Ketua PDI-P Prihatin Hasto Jadi Tersangka KPK
JAKARTA, KOMPAS.com - Ketua DPP PDI-P Said Abdullah mengaku prihatin atas dugaan kasus suap yang menjerat Sekretaris Jenderal PDI-P Hasto Kristiyanto yang membuat Hasto ditetapkan sebagai tersangka.
Said pun mendoakan Hasto agar diberikan kekuatan dalam menghadapi proses hukum di Komisi Pemberantasan Korupsi (KPK) itu.
“Atas putusan KPK, kita hormati keputusan tersebut, dan tentu sebagai kolega di DPP saya ikut prihatin, dan merasakan suasana kebatinan beliau. Saya tentu ikut mendoakan agar Mas Hasto dikuatkan pikiran dan hatinya,” ujar Said melalui pesan singkat, Selasa (24/12/2024).
Meski begitu, Said menegaskan bahwa prinsip asas praduga tak bersalah tetap harus dipegang teguh oleh semua pihak.
Hasto pun memiliki hak hukum untuk melakukan pembelaan atas penetapan tersangkanya oleh KPK.
“Namun beliau juga sebagai warga negara memiliki hak hukum. Bagaimana langkah-langkah hukum ke depan, hal itu sepenuhnya menjadi hak Mas Hasto,” kata Said.
Ia menambahkan, seluruh kader masih menunggu arahan lebih lanjut dari Ketua Umum PDI-P Megawati Soekarnoputri, termasuk sikap yang akan diambil oleh partai atas penetapan tersangka Hasto.
"Selebihnya tentu kami menunggu arahan dari Ibu Ketua Umum PDI Perjuangan, terkhusus sikap partai ke depan akan seperti apa," kata Said.
Diberitakan sebelumnya, KPK menetapkan Hasto sebagai tersangka pemberi suap eks Komisioner Komisi Pemilihan Umum (KPU) Wahyu Setiawan.
Ketua KPK Setyo Budiyanto menyebut, suap itu dilakukan bersama-sama dengan calon anggota legislatif (Caleg) PDI-P tahun 2019, Harun Masiku, yang saat ini masuk daftar pencarian orang (DPO).

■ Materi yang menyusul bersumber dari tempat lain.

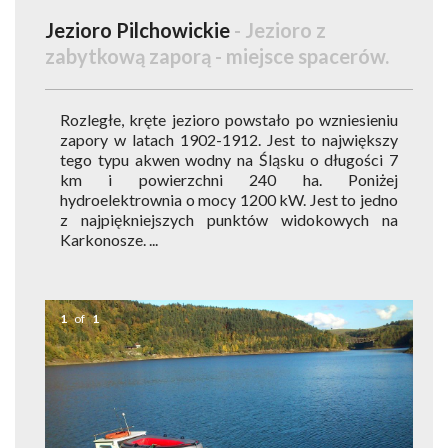
Jezioro Pilchowickie
- Jezioro z
zabytkową zaporą - miejsce spacerów.
Rozległe, kręte jezioro powstało po wzniesieniu
zapory w latach 1902-1912. Jest to największy
tego typu akwen wodny na Śląsku o długości 7
km i powierzchni 240 ha. Poniżej
hydroelektrownia o mocy 1200 kW. Jest to jedno
z najpiękniejszych punktów widokowych na
Karkonosze. ...
1
of
1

“KPK mengeluarkan Surat Perintah Penyidikan Nomor Sprin.Dik/153/DIK/00/01/12/2024 tanggal 23 Desember 2024 dengan uraian penyidikan perkara dugaan tindak pidana korupsi yang dilakukan oleh tersangka Hasto Kristiyanto bersama-sama Harun Masiku dan kawan-kawan berupa pemberian sesuatu hadiah atau janji kepada Wahyu Setiawan,” kata Setyo di Gedung Merah Putih KPK, Jakarta, Selasa (24/12/2024).
Setyo menyebut, suap diberikan agar Harun Masiku bisa menjadi anggota DPR RI pergantian antar waktu (PAW) Daerah Pemilihan Sumatera Selatan (Sumsel), menggantikan Nazaruddin Kiemas yang meninggal dunia.
Namun, operasi itu tidak berjalan mulus karena caleg dengan suara terbanyak kedua, Riezky Aprilia, menolak menyerahkan kursinya dan tidak mau mengundurkan diri.
Hasto kemudian mengendalikan bawahannya, Saeful Bahri dan DTI, untuk menyuap Wahyu Setiawan dan Agustina Tio Fridelina selaku anggota Badan Pengawas Pemilu (Bawaslu).
“(Suap) sebesar 19.000 dollar Singapura dan 38.350 dollar Singapura pada periode 16 Desember 2019 sampai 23 Desember 2019 agar saudara Harun Masiku dapat ditetapkan sebagai anggota DPR RI periode 2019-2024 dari Dapil I Sumsel,” tutur Setyo.
Karena perbuatannya ini, Hasto disangka melanggar Pasal 5 Ayat (1) huruf a atau Pasal 5 Ayat (1) huruf b atau Pasal 13 Undang-Undang Pemberantasan Tindak Pidana Korupsi juncto Pasal 55 Ayat (1) ke-1 KUHP.